Stephen Hall credits his continued success in international cycling to WA’s strong track racing scene – and the 28-year-old says his best years are ahead of him.

The Bibra Lake product recently proved his dominance on the track, winning his 28th State Championship and the Westral Wheel race.

He is fresh from a season in America with German outfit Maloja Pushbikers, where he won US track rider of the year for the second consecutive time.

In Australia for the recent Oceania championships and some WA events, the 2017 State road champion was picked up by the UCI track trade team this May, raced the Track World Cup in France and is part way through the six-day circuit.

He said joining the German squad represented his shift back to European racing after spending the last four years mainly in America.

“I went from Australia to Europe and spent 2012 and 2013 racing on the road in Europe so I’m familiar with it, but now I’m racing mainly track so it’s different again,” he said.

“The quality in Europe is even higher than in the US… at the same time without a doubt Australia is the hardest place to race on the track – we have the best riders, our concept of what is hard is right at the top.”

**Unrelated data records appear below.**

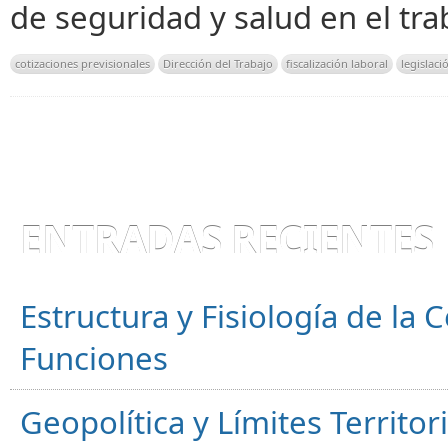
de seguridad y salud en el tr
cotizaciones previsionales
Dirección del Trabajo
fiscalización laboral
legislaci
ENTRADAS RECIENTES
Estructura y Fisiología de la
Funciones
Geopolítica y Límites Territor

For Hall, competing in the six-day races, which attract the likes of pro tour riders Mark Cavendish, Elia Viviani and Niki Terpstra, was a long held ambition.

“Getting a start in the six-day races was one of the big things I wanted, as a track rider it is something you always dream of doing,” he said.

“These are the races where you are racing in front of 5000 people in packed stadiums and you never really get the opportunity to do that.

“Most people will look back on it as the best moments of their career, regardless of whether they win or not.”

His relentless racing schedule, moving between hemispheres to race all year round, has proven a formula for success.

The self-coached rider said he hoped to continue on an upward trajectory for the next few seasons.

“Cycling is interesting in that some people sometimes don’t hit their peak until their early 30s,” he said.

“I have got three of four years at my absolute best before I start to taper down. There is no rule about how that works, but for me I am in my best years now.”

He said his penchant for shorter form racing meant he avoided the fatigue experienced by so many professional cyclists.

“With my balance between criterium and track I recover really well because it is intense but over a short period of time,” he said.

“That doesn’t break down your body as much as doing five hours out in the rain in a 10-day tour.”

Hall was part of the WA team pursuit squad that won last year’s national championships with Cameron Meyer, Sam Welsford and Michael Freiberg.

He will race the 2019 track nationals this month with Welsford and young guns Conor Leahy and Tyler Lindorff.

“There is a good chance we will win the national title again,” he said.

Hall and his madison partner Joshua Harrison, of South Australia, will compete in six day races in Berlin, Manchester and Melbourne in 2019.